(INPUT DATA Opens)
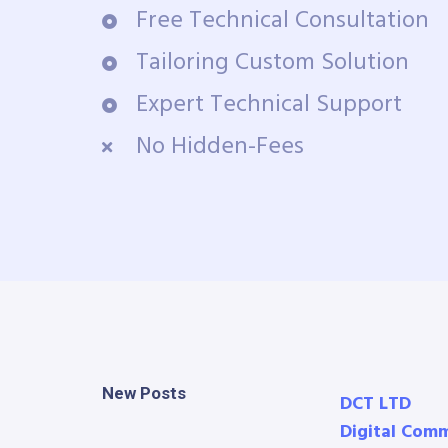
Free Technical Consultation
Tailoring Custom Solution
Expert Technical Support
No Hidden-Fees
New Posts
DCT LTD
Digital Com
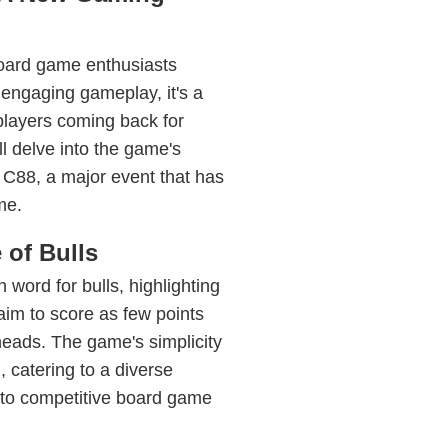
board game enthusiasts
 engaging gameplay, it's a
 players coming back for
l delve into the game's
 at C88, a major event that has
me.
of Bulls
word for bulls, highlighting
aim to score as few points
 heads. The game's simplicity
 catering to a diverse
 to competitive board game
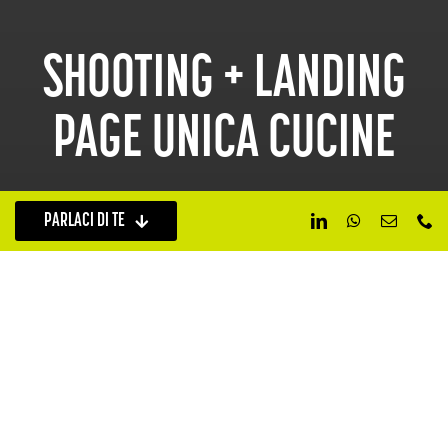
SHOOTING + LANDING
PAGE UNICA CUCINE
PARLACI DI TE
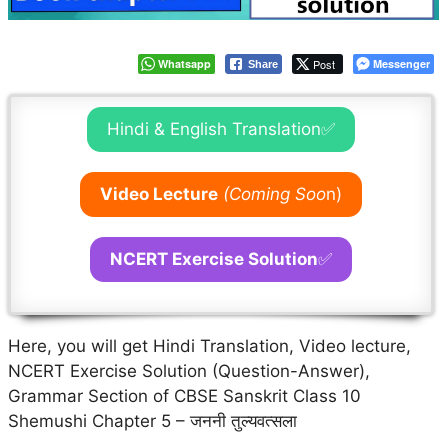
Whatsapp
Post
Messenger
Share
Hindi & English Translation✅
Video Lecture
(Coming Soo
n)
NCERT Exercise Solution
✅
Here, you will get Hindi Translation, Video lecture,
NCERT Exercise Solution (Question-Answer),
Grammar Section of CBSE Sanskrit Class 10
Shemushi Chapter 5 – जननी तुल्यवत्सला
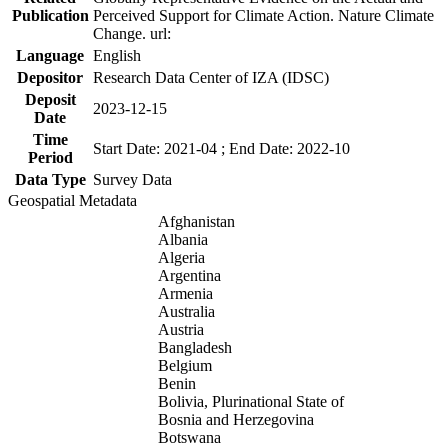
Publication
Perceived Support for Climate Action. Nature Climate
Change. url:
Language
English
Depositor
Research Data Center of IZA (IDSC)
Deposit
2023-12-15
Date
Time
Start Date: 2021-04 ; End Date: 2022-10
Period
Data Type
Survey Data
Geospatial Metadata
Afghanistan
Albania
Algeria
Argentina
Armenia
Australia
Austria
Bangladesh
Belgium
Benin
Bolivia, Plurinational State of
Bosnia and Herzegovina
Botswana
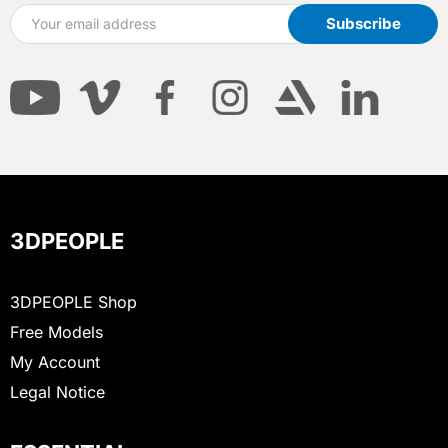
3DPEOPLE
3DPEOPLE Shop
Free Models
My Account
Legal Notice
(INPUT DATA Closes)
ACTIVITY:
Skip the pictures. Restate exactly the lines from the start of the entries through the line containing "heads. The game's simplicity", both ends included.

RESULT OF THIS EXERCISE:
Free Technical Consultation
Tailoring Custom Solution
Expert Technical Support
No Hidden-Fees
New Posts
DCT LTD
Digital Com
board game enthusiasts
 engaging gameplay, it's a
 players coming back for
l delve into the game's
 at C88, a major event that has
me.
of Bulls
word for bulls, highlighting
aim to score as few points
 heads. The game's simplicity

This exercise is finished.